WHAT TO WORK ON » Write the following entries out again exactly, skipping each image.

MATERIAL FOR THE TASK »
---+---
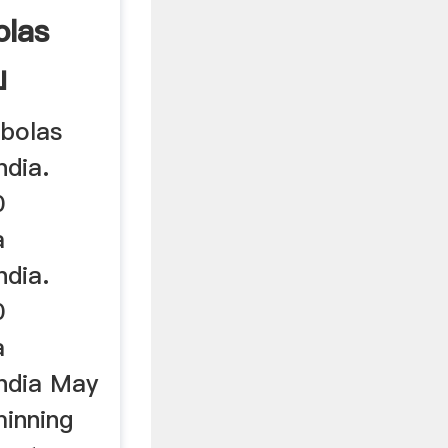
olas
a」
 bolas
ndia.
0
a
ndia.
0
a
india May
minning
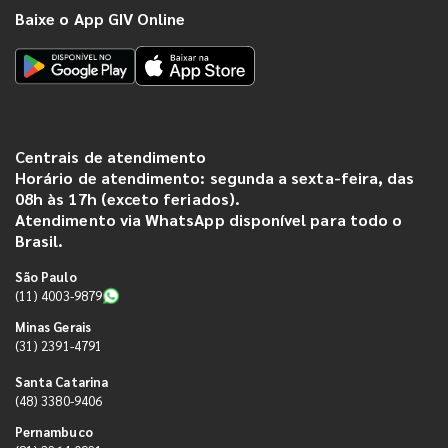
Baixe o App GIV Online
Centrais de atendimento
Horário de atendimento: segunda a sexta-feira, das
08h às 17h (exceto feriados).
Atendimento via WhatsApp disponível para todo o
Brasil.
São Paulo
(11) 4003-9879
Minas Gerais
(31) 2391-4791
Santa Catarina
(48) 3380-9406
Pernambuco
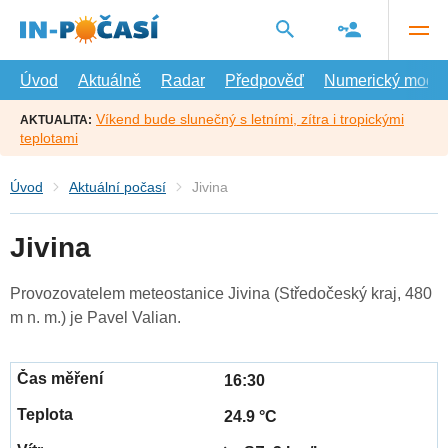
Přejít
na
hlavní
obsah
Úvod
Aktuálně
Radar
Předpověď
Numerický model
Víkend bude slunečný s letními, zítra i tropickými
AKTUALITA:
teplotami
Úvod
Aktuální počasí
Jivina
Jivina
Provozovatelem meteostanice Jivina (Středočeský kraj, 480
m n. m.) je Pavel Valian.
16:30
24.9 °C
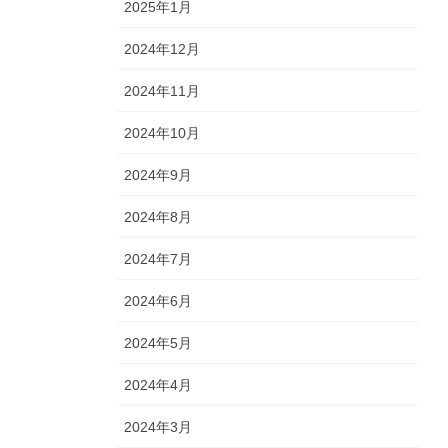
2025年1月
2024年12月
2024年11月
2024年10月
2024年9月
2024年8月
2024年7月
2024年6月
2024年5月
2024年4月
2024年3月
---+---
TASK RESULT »
olas
a」
 bolas
ndia.
0
a
ndia.
0
a
india May
minning
Baixe o App GIV Online
Centrais de atendimento
Horário de atendimento: segunda a sexta-feira, das
08h às 17h (exceto feriados).
Atendimento via WhatsApp disponível para todo o
Brasil.
São Paulo
(11) 4003-9879
Minas Gerais
(31) 2391-4791
Santa Catarina
(48) 3380-9406
Pernambuco
Přejít
na
hlavní
obsah
Úvod
Aktuálně
Radar
Předpověď
Numerický model
Víkend bude slunečný s letními, zítra i tropickými
AKTUALITA:
teplotami
Úvod
Aktuální počasí
Jivina
Jivina
Provozovatelem meteostanice Jivina (Středočeský kraj, 480
m n. m.) je Pavel Valian.
16:30
24.9 °C
2025年1月
2024年12月
2024年11月
2024年10月
2024年9月
2024年8月
2024年7月
2024年6月
2024年5月
2024年4月
2024年3月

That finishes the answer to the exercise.